I've been looking at the DropBox Mac client and I'm currently researching implementing a similar interface for a different service.
How exactly do they interface with finder like this? I highly doubt these objects represented in the folder are actual documents downloaded on every load? They must dynamically download as they are needed. So how can you display these items in finder without having actual file system objects?
Does anyone know how this is achieved in Mac OS X?
Or any pointer's to Apple API's or other open source projects that have a similar integration with finder?
Dropbox is not powered by either MacFUSE or WebDAV, although those might be perfectly fine solutions for what you're trying to accomplish.
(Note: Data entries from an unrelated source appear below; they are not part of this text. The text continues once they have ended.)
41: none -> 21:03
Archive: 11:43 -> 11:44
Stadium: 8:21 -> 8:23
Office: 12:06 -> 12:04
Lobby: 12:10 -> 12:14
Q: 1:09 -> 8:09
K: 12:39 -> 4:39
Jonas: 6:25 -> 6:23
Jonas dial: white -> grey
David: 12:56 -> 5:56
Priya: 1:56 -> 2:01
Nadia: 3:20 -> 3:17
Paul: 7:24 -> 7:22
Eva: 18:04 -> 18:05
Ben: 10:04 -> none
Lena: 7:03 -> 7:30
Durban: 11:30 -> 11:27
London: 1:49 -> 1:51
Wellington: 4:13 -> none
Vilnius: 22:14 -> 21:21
If it were powered by those things, it wouldn't work when you weren't connected, as both of those rely on the server to store the actual information and Dropbox does not. If I quit Dropbox (done via the menu item) and disconnect from the net, I can still use the files. That's because the files are actually stored here on my hard drive.
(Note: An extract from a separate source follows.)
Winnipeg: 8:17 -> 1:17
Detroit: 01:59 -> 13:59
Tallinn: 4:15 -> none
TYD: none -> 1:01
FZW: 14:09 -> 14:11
It also means that the files don't need to be "downloaded on every load," since they are actually stored on my machine here. Instead, only the deltas are sent over the wire, and the Dropbox application (running in the background) patches the files appropriately. Going the other way, the Dropbox application watches for the files in the Dropbox folder, and when they change, it sends the appropriate deltas to the server, which propagates them to any other clients.
This setup has some decided advantages: it works when offline, it is an order of magnitude faster, and it is transparent to other apps, since they just see files on the disk. However, I have no idea how it deals with merge conflicts (which could easily arise with one or more clients offline), which are not an issue if the server is the only copy and every edit changes that central copy.
Where Dropbox really shines is that they have an additional trick that badges the items in the Dropbox folder with their current sync status. But that's not what you're asking about here.
As far as the question at hand, you should definitely look into MacFUSE and WebDAV, which might be perfect solutions to your problem. But the Dropbox way of doing things, with a background application changing actual files on the disk, might be a better tradeoff.
Dropbox is likely using FSEvents to watch for changes to the file system. It's a great API and can even bundle up changes that happened while your app was not running. It's the same API that Spotlight uses. The menubar app likely does the actual observing itself (since restarting it can fix uploads being hung, for instance).
There's no way they're using MacFUSE, as that would require installing the MacFUSE kernel extension to make Dropbox work, and since I definitely didn't install it, I highly doubt they're using it.
Two suggestions:
MacFUSE
WebDAV
The former will allow you to write an app that appears as a filesystem and does all the right things; the latter will allow you move everything server-side and let the user just mount your service as a file share.
Dropbox on the client is written in python.
The client seems to use a sqlite3 database to index files.
I suppose Dropobox split a file in chunks, to reduce bandwith usage.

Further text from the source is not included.